┏━━
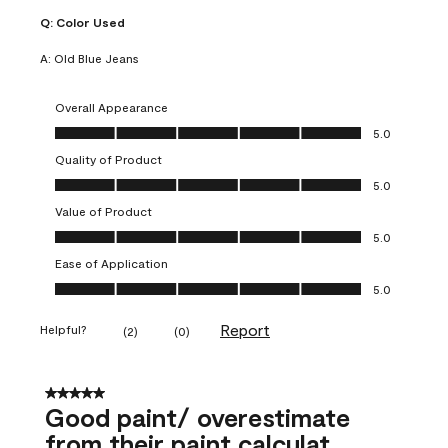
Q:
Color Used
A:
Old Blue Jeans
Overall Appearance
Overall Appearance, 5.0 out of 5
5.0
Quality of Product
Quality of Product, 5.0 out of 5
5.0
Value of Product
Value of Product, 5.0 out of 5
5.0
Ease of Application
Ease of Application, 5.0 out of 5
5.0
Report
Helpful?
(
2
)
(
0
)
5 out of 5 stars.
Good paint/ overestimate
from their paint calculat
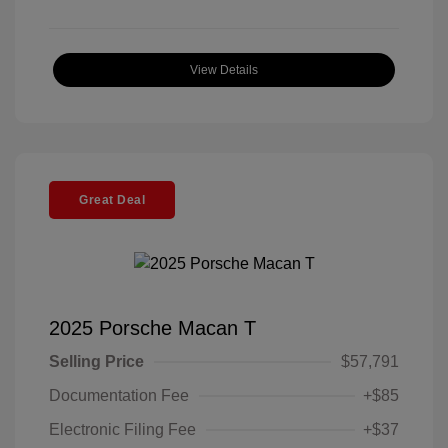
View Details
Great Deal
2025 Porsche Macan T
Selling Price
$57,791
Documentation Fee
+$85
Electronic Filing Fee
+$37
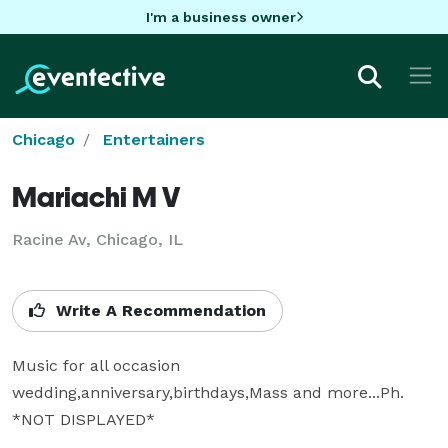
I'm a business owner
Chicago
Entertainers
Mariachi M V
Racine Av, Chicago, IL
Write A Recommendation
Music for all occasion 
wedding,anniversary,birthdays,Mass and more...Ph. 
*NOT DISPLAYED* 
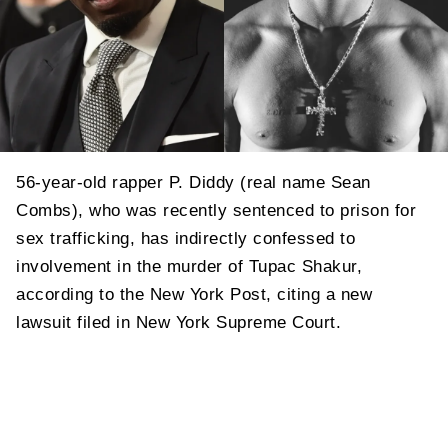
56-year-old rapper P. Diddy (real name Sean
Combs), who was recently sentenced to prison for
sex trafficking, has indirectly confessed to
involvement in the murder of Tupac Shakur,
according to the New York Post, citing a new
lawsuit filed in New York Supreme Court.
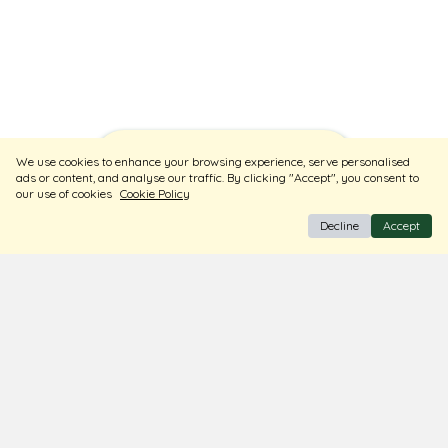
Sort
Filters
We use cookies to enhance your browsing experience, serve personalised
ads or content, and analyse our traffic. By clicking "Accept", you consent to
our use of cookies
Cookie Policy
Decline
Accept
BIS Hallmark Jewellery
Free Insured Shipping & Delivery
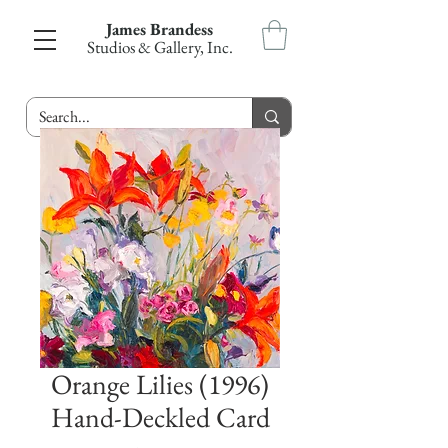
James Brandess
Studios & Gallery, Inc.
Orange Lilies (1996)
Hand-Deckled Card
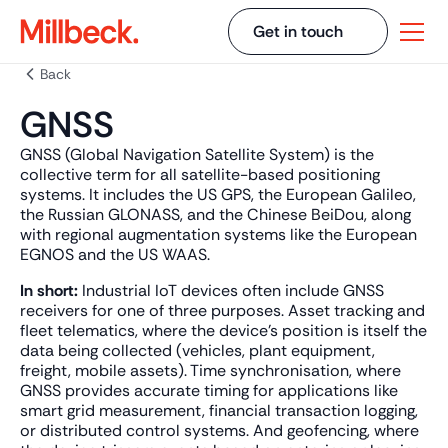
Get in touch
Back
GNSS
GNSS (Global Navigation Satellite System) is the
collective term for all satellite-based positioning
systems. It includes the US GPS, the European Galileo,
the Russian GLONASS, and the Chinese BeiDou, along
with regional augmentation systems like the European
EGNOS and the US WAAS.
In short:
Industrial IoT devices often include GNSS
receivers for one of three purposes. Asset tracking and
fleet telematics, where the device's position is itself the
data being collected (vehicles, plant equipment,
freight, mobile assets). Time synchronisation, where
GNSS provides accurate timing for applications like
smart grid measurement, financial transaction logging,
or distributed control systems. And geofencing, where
┗━━
┏━━
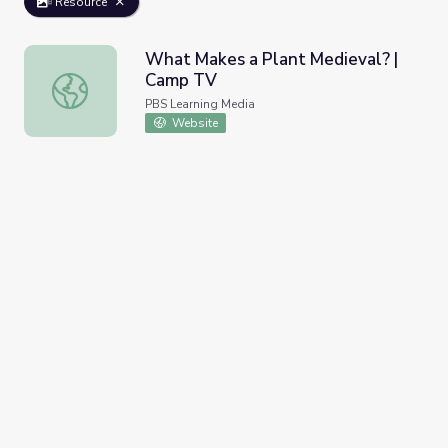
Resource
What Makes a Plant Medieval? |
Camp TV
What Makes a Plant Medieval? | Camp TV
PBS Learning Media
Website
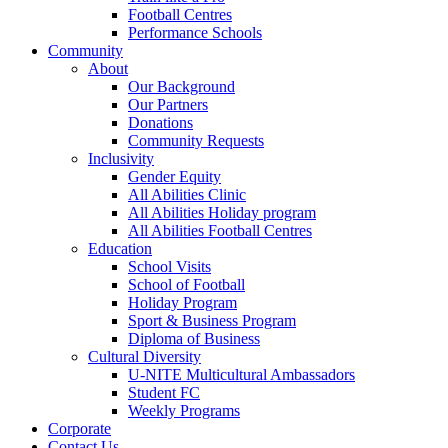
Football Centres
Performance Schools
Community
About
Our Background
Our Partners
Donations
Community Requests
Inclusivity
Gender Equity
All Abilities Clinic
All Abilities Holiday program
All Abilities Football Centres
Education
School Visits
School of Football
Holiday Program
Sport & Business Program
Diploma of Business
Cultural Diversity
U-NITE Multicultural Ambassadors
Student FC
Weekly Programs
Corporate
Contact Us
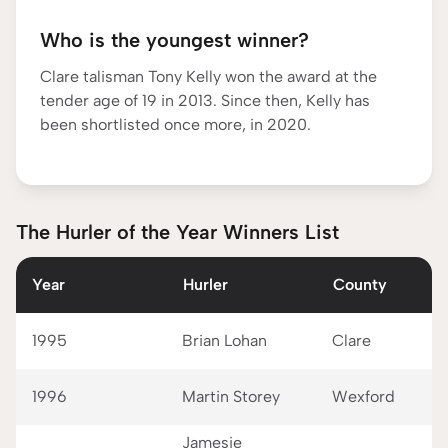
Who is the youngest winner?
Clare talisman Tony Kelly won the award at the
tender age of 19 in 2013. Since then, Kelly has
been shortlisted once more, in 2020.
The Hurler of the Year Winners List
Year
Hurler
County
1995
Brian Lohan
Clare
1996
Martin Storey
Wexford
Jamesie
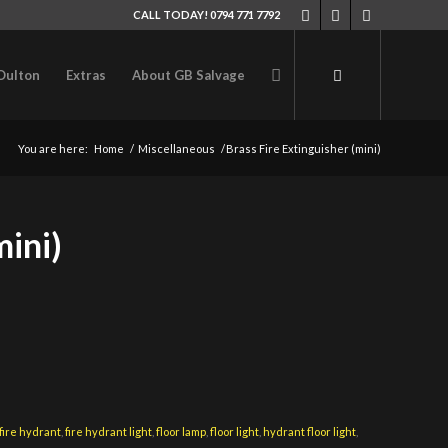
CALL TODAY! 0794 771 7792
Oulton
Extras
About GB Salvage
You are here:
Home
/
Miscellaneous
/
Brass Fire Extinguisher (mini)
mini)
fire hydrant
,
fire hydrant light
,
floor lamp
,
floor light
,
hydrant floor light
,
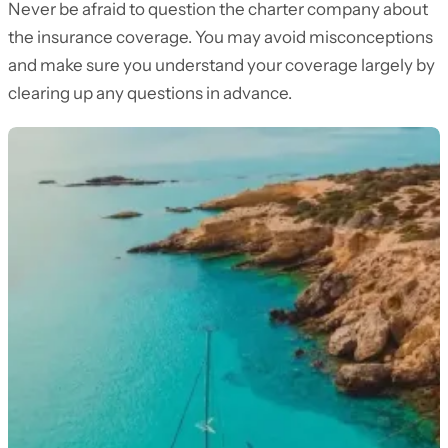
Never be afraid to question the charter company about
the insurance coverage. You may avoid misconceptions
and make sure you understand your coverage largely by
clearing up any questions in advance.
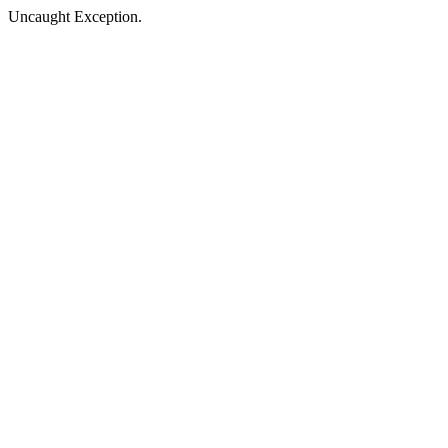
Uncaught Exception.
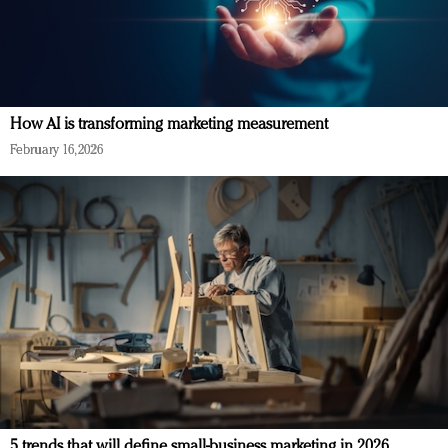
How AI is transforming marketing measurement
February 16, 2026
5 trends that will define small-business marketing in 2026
┗━━
┏━━
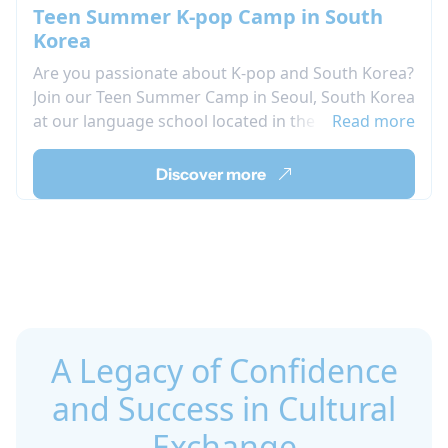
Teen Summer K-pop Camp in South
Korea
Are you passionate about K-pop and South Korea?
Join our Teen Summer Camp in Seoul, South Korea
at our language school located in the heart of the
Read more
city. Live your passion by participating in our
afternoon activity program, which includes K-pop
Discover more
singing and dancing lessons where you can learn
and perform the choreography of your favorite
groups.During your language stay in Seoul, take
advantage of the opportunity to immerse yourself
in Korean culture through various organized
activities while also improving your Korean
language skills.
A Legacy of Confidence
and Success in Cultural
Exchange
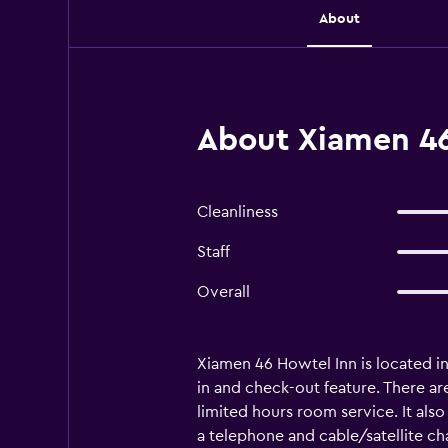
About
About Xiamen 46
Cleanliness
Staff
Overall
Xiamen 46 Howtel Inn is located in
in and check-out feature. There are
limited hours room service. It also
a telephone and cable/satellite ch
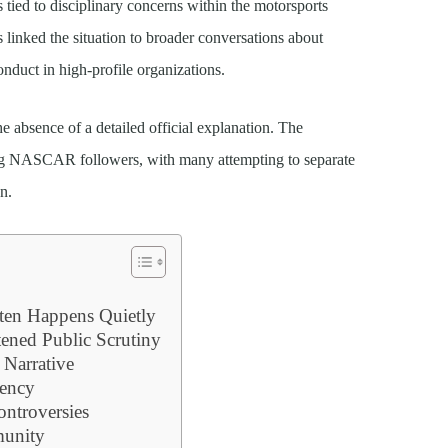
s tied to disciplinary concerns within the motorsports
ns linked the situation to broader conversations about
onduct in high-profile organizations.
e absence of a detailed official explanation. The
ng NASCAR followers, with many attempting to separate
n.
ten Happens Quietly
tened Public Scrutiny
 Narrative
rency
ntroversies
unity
┗━━
Task item:
Beginning with the line above that contains "Community Requests" and ending with the line that contains "Clare talisman Tony", quote each line exactly, keeping out the pictures.

Task result:
Community Requests
Inclusivity
Gender Equity
All Abilities Clinic
All Abilities Holiday program
All Abilities Football Centres
Education
School Visits
School of Football
Holiday Program
Sport & Business Program
Diploma of Business
Cultural Diversity
U-NITE Multicultural Ambassadors
Student FC
Weekly Programs
Corporate
Contact Us
Who is the youngest winner?
Clare talisman Tony Kelly won the award at the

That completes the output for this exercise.